▶ [Problem to work on]:
The part to set down runs from the first line of the data below through the line with "Toegang tot meer", inclusive; write it exactly and leave out the pictures.

▶ [Data records]:
====

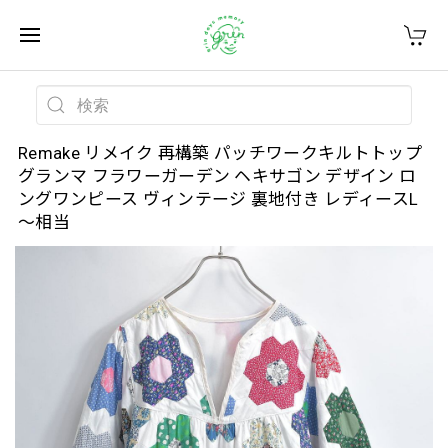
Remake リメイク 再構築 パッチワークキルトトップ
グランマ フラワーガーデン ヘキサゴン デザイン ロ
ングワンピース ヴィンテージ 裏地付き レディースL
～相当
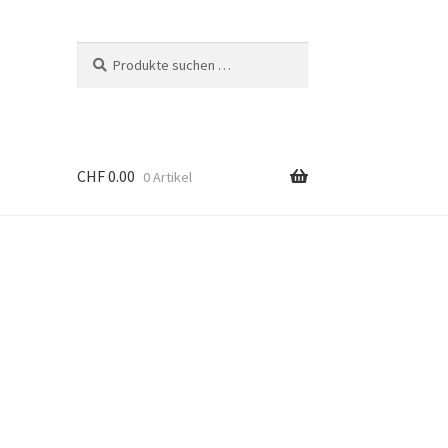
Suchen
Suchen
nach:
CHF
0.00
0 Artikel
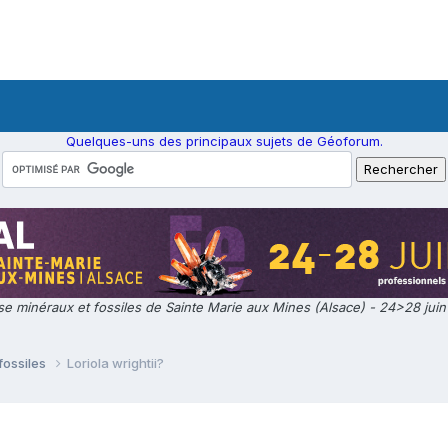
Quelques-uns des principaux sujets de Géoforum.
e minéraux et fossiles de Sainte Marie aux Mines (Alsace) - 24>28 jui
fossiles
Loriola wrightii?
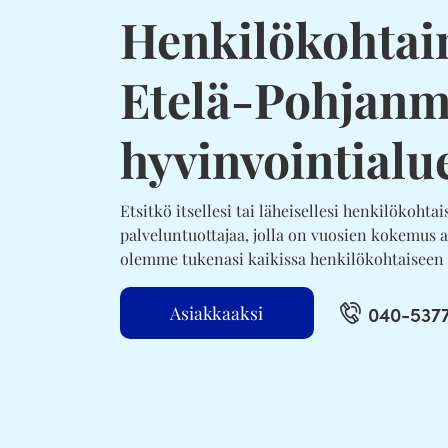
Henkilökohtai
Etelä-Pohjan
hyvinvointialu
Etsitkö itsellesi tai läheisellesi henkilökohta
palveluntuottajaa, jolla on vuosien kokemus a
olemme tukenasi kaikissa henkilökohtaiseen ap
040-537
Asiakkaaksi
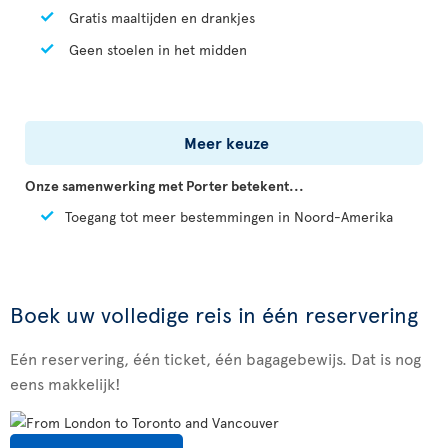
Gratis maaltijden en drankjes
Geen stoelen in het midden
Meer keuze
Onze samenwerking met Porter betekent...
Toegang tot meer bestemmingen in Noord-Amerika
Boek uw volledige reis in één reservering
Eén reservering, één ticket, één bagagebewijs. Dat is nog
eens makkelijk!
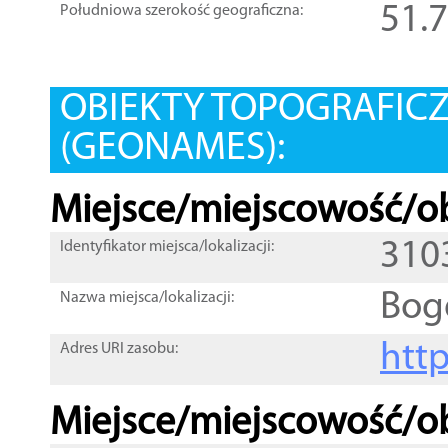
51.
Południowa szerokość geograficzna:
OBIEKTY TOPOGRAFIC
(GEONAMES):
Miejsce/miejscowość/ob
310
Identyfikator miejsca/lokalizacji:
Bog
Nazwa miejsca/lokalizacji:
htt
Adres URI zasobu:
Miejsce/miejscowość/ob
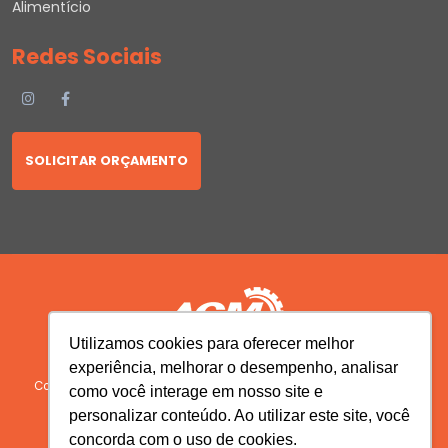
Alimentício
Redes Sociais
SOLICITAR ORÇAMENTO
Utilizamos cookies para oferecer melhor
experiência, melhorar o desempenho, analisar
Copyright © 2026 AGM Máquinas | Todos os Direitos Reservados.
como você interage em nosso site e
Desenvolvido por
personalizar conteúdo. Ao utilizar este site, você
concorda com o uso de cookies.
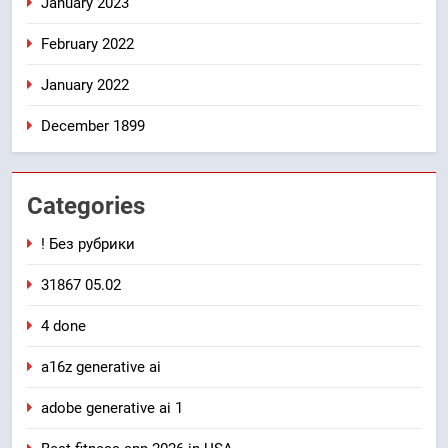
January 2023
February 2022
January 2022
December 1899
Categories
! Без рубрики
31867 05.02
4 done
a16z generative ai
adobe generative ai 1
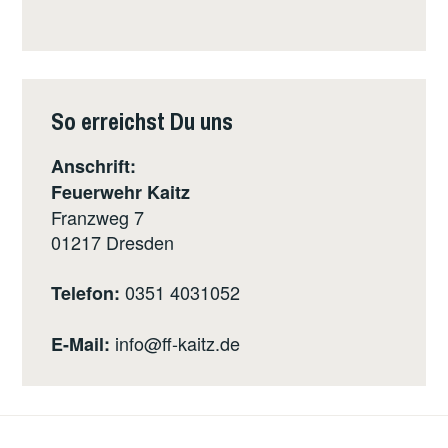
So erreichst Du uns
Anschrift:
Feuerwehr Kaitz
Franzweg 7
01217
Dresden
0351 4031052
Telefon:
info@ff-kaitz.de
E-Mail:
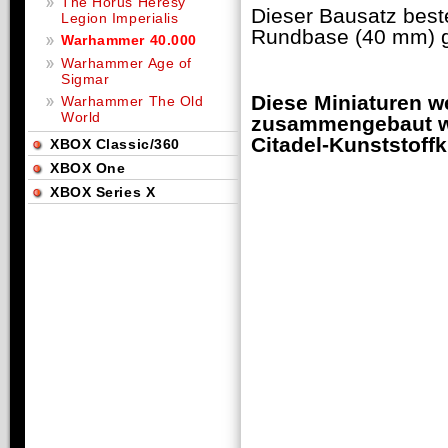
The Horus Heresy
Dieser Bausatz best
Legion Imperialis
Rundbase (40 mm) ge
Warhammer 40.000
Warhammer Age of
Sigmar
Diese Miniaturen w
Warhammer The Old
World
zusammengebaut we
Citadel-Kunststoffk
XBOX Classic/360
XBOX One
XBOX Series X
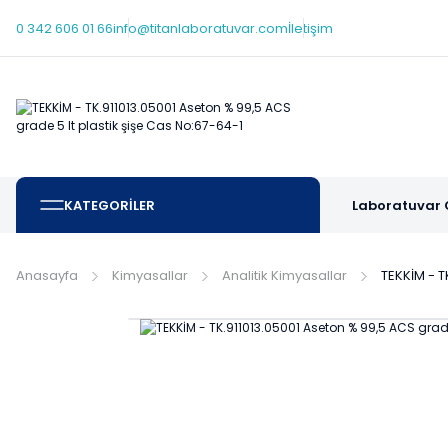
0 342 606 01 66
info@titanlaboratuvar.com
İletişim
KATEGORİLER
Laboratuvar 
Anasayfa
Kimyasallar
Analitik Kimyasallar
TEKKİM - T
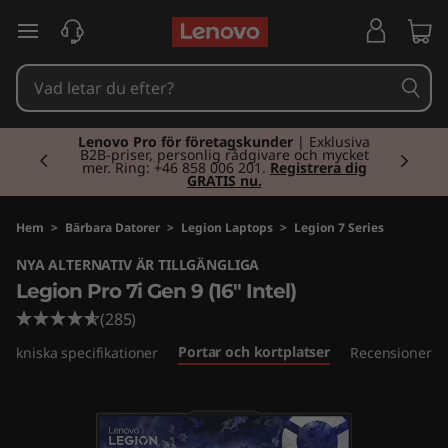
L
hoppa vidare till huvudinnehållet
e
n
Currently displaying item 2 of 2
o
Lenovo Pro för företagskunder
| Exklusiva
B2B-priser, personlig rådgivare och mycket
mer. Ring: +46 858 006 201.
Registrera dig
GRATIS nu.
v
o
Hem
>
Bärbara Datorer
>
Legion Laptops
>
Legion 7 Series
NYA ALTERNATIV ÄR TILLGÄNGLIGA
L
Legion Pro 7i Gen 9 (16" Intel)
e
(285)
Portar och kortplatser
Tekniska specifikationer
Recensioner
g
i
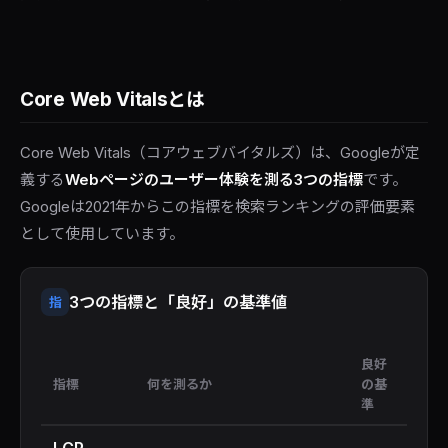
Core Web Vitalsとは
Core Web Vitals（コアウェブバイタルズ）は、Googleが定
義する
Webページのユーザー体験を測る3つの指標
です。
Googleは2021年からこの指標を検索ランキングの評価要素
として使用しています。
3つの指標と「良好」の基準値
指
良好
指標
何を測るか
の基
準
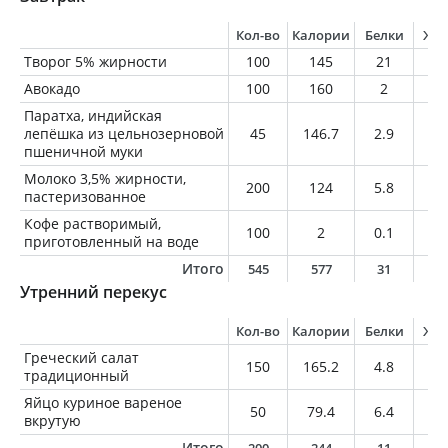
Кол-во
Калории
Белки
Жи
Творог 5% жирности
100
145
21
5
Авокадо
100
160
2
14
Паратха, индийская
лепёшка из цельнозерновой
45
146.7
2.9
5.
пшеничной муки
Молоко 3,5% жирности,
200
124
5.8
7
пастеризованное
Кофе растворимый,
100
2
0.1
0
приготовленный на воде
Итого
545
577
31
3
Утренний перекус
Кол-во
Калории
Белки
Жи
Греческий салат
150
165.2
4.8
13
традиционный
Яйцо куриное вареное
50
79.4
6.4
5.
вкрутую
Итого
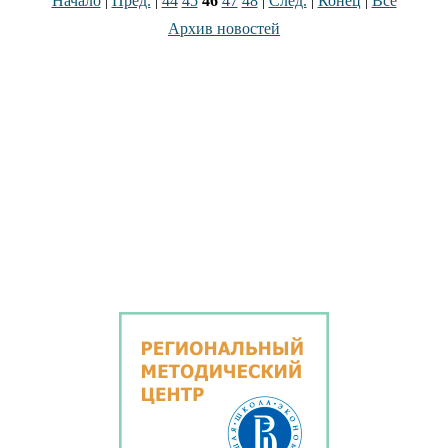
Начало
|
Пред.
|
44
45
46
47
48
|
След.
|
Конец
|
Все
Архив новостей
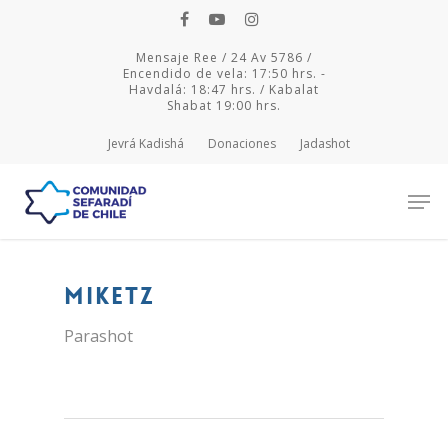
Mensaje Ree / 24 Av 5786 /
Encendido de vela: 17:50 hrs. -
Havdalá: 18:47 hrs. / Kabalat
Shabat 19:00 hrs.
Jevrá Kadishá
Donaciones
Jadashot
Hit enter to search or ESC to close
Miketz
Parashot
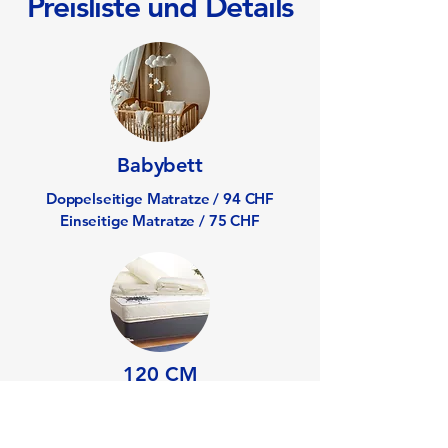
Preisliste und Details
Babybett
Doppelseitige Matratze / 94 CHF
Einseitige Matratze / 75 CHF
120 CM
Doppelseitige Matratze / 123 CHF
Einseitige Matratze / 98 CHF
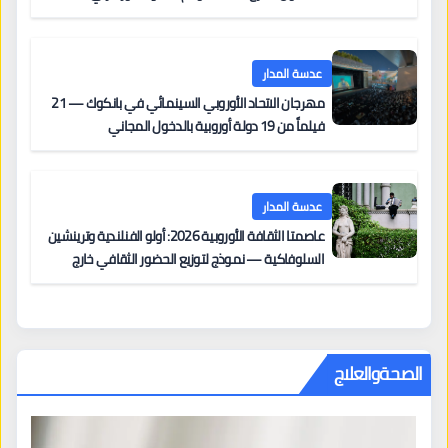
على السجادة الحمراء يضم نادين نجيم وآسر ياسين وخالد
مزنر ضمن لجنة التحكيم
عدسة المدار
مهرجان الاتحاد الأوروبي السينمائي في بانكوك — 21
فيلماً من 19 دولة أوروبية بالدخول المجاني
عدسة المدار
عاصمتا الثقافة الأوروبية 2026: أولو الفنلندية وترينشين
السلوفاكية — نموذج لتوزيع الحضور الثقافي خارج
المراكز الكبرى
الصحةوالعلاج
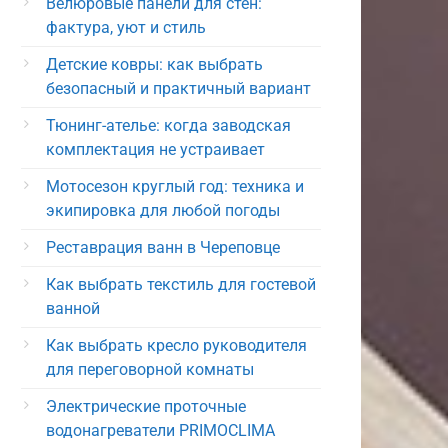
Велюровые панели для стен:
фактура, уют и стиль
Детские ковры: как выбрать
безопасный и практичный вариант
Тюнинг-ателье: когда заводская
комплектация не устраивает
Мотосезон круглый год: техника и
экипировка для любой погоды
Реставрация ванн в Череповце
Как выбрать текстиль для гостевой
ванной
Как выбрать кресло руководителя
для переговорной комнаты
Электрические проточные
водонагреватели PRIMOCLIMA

====

▶ [The completed task]:
Remake リメイク 再構築 パッチワークキルトトップ
グランマ フラワーガーデン ヘキサゴン デザイン ロ
ングワンピース ヴィンテージ 裏地付き レディースL
～相当
Suchen
Suchen
nach:
CHF
0.00
0 Artikel
Quelques-uns des principaux sujets de Géoforum.
e minéraux et fossiles de Sainte Marie aux Mines (Alsace) - 24>28 jui
fossiles
Loriola wrightii?
Henkilökohtai
Etelä-Pohjan
hyvinvointialu
Etsitkö itsellesi tai läheisellesi henkilökohta
palveluntuottajaa, jolla on vuosien kokemus a
olemme tukenasi kaikissa henkilökohtaiseen ap
040-537
Asiakkaaksi
Gratis maaltijden en drankjes
Geen stoelen in het midden
Meer keuze
Onze samenwerking met Porter betekent...
Toegang tot meer bestemmingen in Noord-Amerika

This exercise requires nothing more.